Despite cost reductions dominating news headlines in the petroleum industry, in reality, weak oil prices have an uneven impact on firms operating in the offshore sector.
Given the slide in oil price over the last six months, it is not a surprise to see companies in the petroleum industry reducing costs, whether it be capital expenditure (capex) or operating expenditure (opex). But not all firms felt the full impact of lower oil price simultaneously – those operating in the development segment are mostly continuing business as usual, while those involved in exploration have been hit by cutbacks in operations, speakers told the Singapore Offshore Finance Forum earlier this month.
The shift towards a lower oil price environment commenced in the second half of 2014 when benchmark Brent oil futures fell below the psychologically significant $100 a barrel in early September. The decline in Brent prices mirrored the earlier fall in U.S. West Texas Intermediate oil futures which broke through the $100 a barrel mark in late July.
The decision by the Organization of Petroleum Exporting Countries (OPEC) to not cut oil production last November had exacerbated the problem of abundant supplies in the markets, resulting in further downward pressure on oil prices.
Hurt by falling revenue, many oil producers, including international oil companies (IOC) and national oil companies (NOC), have reduced their capex and opex, which have in turn impacted the rest of the petroleum industry.

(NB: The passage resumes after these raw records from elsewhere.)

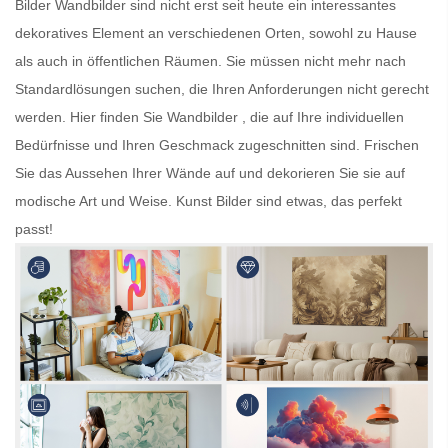
Bilder
Wandbilder
sind nicht erst seit heute ein interessantes
dekoratives Element an verschiedenen Orten, sowohl zu Hause
als auch in öffentlichen Räumen. Sie müssen nicht mehr nach
Standardlösungen suchen, die Ihren Anforderungen nicht gerecht
werden. Hier finden Sie
Wandbilder
, die auf Ihre individuellen
Bedürfnisse und Ihren Geschmack zugeschnitten sind. Frischen
Sie das Aussehen Ihrer Wände auf und dekorieren Sie sie auf
modische Art und Weise.
Kunst Bilder
sind etwas, das perfekt
passt!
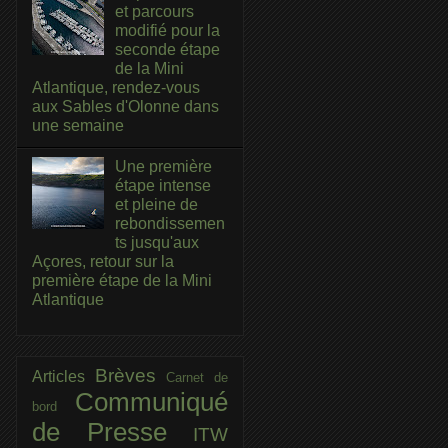
et parcours
modifié pour la
seconde étape
de la Mini
Atlantique, rendez-vous
aux Sables d'Olonne dans
une semaine
Une première
étape intense
et pleine de
rebondissemen
ts jusqu'aux
Açores, retour sur la
première étape de la Mini
Atlantique
Brèves
Articles
Carnet de
Communiqué
bord
de Presse
ITW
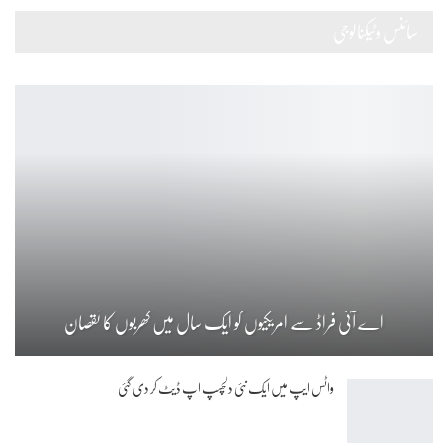
سائنس وٹیکنالوجی
اے آئی فراڈ سے امریکیوں کو ایک سال میں کھربوں کا نقصان
واٹس ایپ میں ایک نئی دلچسپ اپ ڈیٹ کر دی گئی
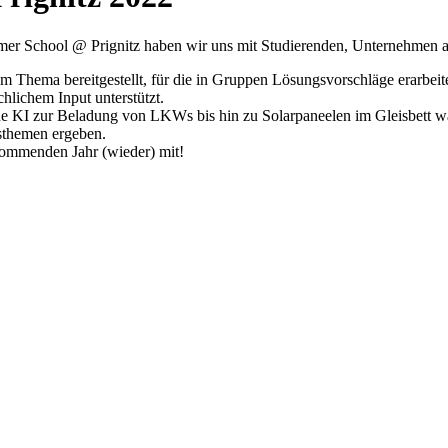
mmer School @ Prignitz haben wir uns mit Studierenden, Unternehmen aus
um Thema bereitgestellt, für die in Gruppen Lösungsvorschläge erarbe
hlichem Input unterstützt.
 KI zur Beladung von LKWs bis hin zu Solarpaneelen im Gleisbett war
sthemen ergeben.
kommenden Jahr (wieder) mit!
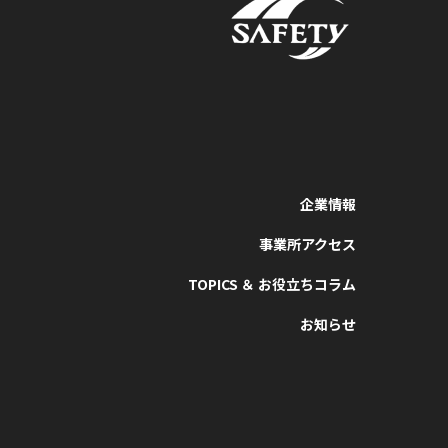
企業情報
事業所アクセス
TOPICS ＆ お役立ちコラム
お知らせ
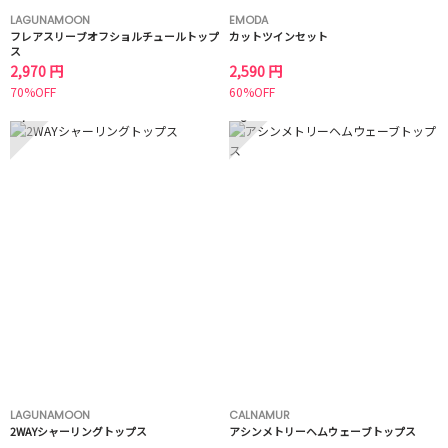
LAGUNAMOON
EMODA
フレアスリーブオフショルチュールトップ
カットツインセット
ス
2,970 円
2,590 円
70%OFF
60%OFF
7
8
LAGUNAMOON
CALNAMUR
2WAYシャーリングトップス
アシンメトリーヘムウェーブトップス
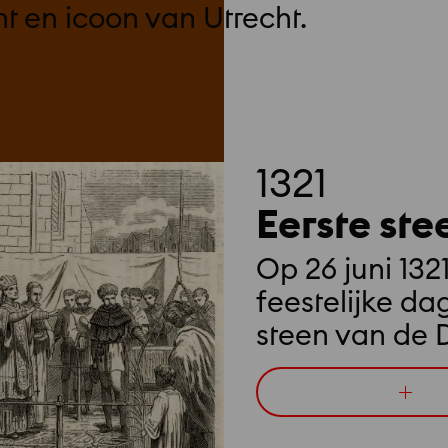
 en icoon van Utrecht.
1321
Eerste st
Op 26 juni 132
feestelijke da
steen van de
gelegd. Heel Ut
For
om dit bijzo
artic
Eers
te maken.
stee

World E&P Capital Spending, 2014-2015
“This is a period of uncertainty. Companies are not sure at this point what will happen going forward, projects are being pared back this year, next year and certainly until things get back into a natural equilibrium ... expensive projects such as U.S. shale, oil sands, some of the ultra deepwater, the Arctic … will be delayed until oil price gets up to the right level,” Jason Waldie, an associate director of Douglas-Westwood Pte. Ltd., told forum participants in Singapore.
The absence of any clarity on the direction of oil price adds further to the uncertainty for seeking project approvals in the near term as the low price environment is forecast to last between one and three years, speakers at the forum commented.